My setup.py is as follows.

from setuptools import setup
from torch.utils.cpp_extension import BuildExtension, CUDAExtension
 
setup(
    name='newmodule',
    ext_modules=[
        CUDAExtension('convtbcglu_cuda', [
            'newmodule.cpp',
            'newmodule_cuda.cu',
        ],
		extra_compile_args={'cxx': ['-Wall'], 'nvcc': ['-arch=sm_70']})                  
    ],
    cmdclass={
        'build_ext': BuildExtension
    })

With this setup, I get an error when executing python setup.py install

error: kernel launch from __device__ or __global__ functions requires separate compilation mode

Then, I add ‘-rdc=true’, ‘-lcudadevrt’ to my setup.py as follows.

from setuptools import setup
from torch.utils.cpp_extension import BuildExtension, CUDAExtension
 
setup(
    name='newmodule',
    ext_modules=[
        CUDAExtension('convtbcglu_cuda', [
            'newmodule.cpp',
            'convtbcglu_cuda.cu',
        ],
		extra_compile_args={'cxx': ['-Wall'], 'nvcc': ['-arch=sm_70', '-rdc=true', '-lcudadevrt']})                   
    ],
    cmdclass={
        'build_ext': BuildExtension
    })

It is compiled successfuly, but when I am trying to run the newmodule, it returns error.

undefined symbol: __cudaRegisterLinkedBinary_50

I have read this Issue but still cannot figure out the solution.

Any help would be appreciated.

Thank you.

1 Like

try changing
global
void child(…)
to

device
void child(…)
Let me know if that helps

Reproduced the error with.

Python: 3.7.5
PyTorch: 1.3.1
nvcc: 10.0.130
c++ is gcc 7.4.0
os: Ubuntu

I have no idea what is causing this.
Dynamic parallelism is vital for my current task, will be following this post closely.

@hibagus: Did you try to compile things by hand?

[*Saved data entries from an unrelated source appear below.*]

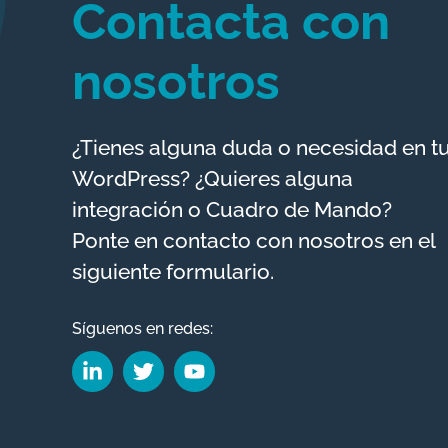
Contacta con
nosotros
¿Tienes alguna duda o necesidad en t
WordPress? ¿Quieres alguna
integración o Cuadro de Mando?
Ponte en contacto con nosotros en el
siguiente formulario.
Síguenos en redes:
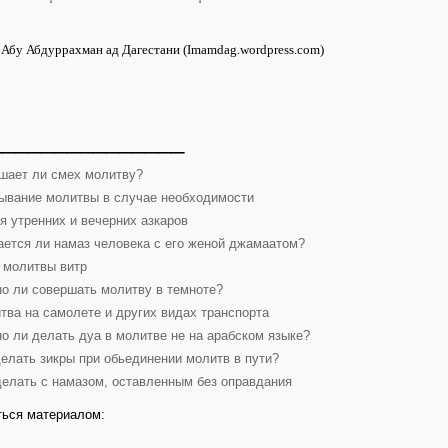
Абу Абдуррахман ад Дагестани (Imamdag.wordpress.com)
_______________
шает ли смех молитву?
ывание молитвы в случае необходимости
я утренних и вечерних азкаров
ается ли намаз человека с его женой джамаатом?
 молитвы витр
о ли совершать молитву в темноте?
тва на самолете и других видах транспорта
о ли делать дуа в молитве не на арабском языке?
делать зикры при обьединении молитв в пути?
делать с намазом, оставленным без оправдания
ься материалом:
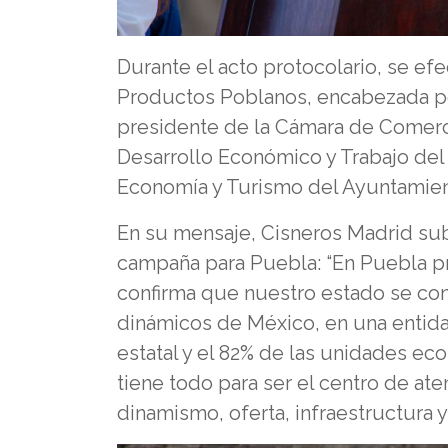
Durante el acto protocolario, se e
Productos Poblanos, encabezada por
presidente de la Cámara de Comerci
Desarrollo Económico y Trabajo del
Economía y Turismo del Ayuntamien
En su mensaje, Cisneros Madrid sub
campaña para Puebla: “En Puebla pr
confirma que nuestro estado se co
dinámicos de México, en una entidad
estatal y el 82% de las unidades ec
tiene todo para ser el centro de at
dinamismo, oferta, infraestructura y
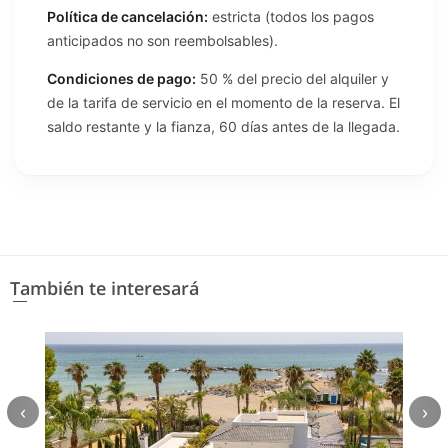
Política de cancelación:
estricta (todos los pagos
anticipados no son reembolsables).
Condiciones de pago:
50 % del precio del alquiler y
de la tarifa de servicio en el momento de la reserva. El
saldo restante y la fianza, 60 días antes de la llegada.
También te interesará
‹
›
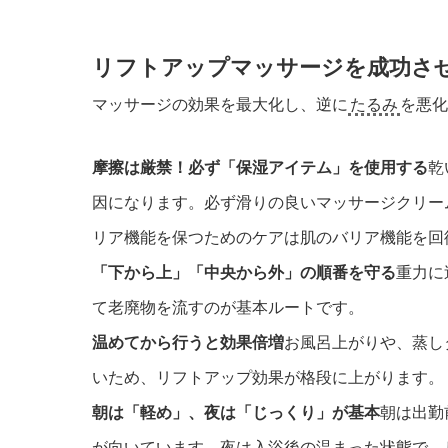
リフトアップマッサージを成功さ
マッサージの効果を最大化し、逆に
たるみ
を悪
摩擦は厳禁！必ず「保湿アイテム」を使用する
乾
因になります。必ず滑りの良いマッサージクリー
リア機能を保つためのケアは
肌のバリア機能を回
「下から上」「中央から外」の順番を守る
重力に
て老廃物を流すのが基本ルートです。
温めてから行うと効果倍増
お風呂上がりや、蒸し
いため、リフトアップ効果が格段に上がります。
朝は「軽め」、夜は「じっくり」が基本
朝は出勤
が向いています。夜は入浴後の温まった状態で、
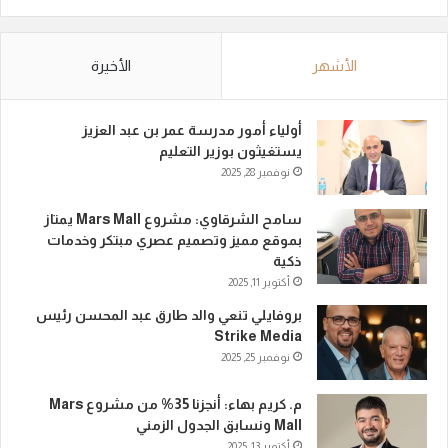
الأشهر
الأخيرة
أولياء أمور مدرسة عمر بن عبد العزيز
يستغيثون بوزير التعليم
نوفمبر 28, 2025
سامح الشرقاوي: مشروع Mars Mall يمتاز
بموقع مميز وتصميم عصري مبتكر وخدمات
ذكية
أكتوبر 11, 2025
بروفايلي تنعي والد طارق عبد المحسن رئيس
Strike Media
نوفمبر 25, 2025
م. كريم بهاء: أنجزنا 35% من مشروع Mars
Mall ونسابق الجدول الزمني
أكتوبر 13, 2025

Reproduced error also with pytorch 1.2.0.

I discovered

nvcc -v -> 10.0.130

import torch
torch.version.cuda # gives 10.1.243

Downgrading to pytorch 1.2.0 made the two versions match, but it did not resolve the issue.

This caused following compilation error:

error: a device function call cannot be configured

Is there any reason you expected this to work?

I got the same issue here, have you solved it?

I am also facing the exact same issue. Reading from this stackoverflow question, it suggests we need an intermediate step to do device linking. How can this be achieved here?
@albanD @ptrblck any suggestion on how to build dynamic parallelism ?

Currently, the Pytorch build script doesn’t support it yet. You need to add an explicit step to do a device link with the –dlink option when you are using ‘-rdc=true’. For example:

nvcc –arch=sm_35 –dc a.cu b.cu
nvcc –arch=sm_35 –dlink a.o b.o –o dlink.o
g++ a.o b.o dlink.o x.cpp –lcudart

I have changed my build script and it works well.

@Vincent-bin can you please tell how did you manage?
Inside the build.py or setup.py script?
Where exactly did you add these instructions?

1 Like

Having the same issue on latest pytorch. ¿Did you find a solution?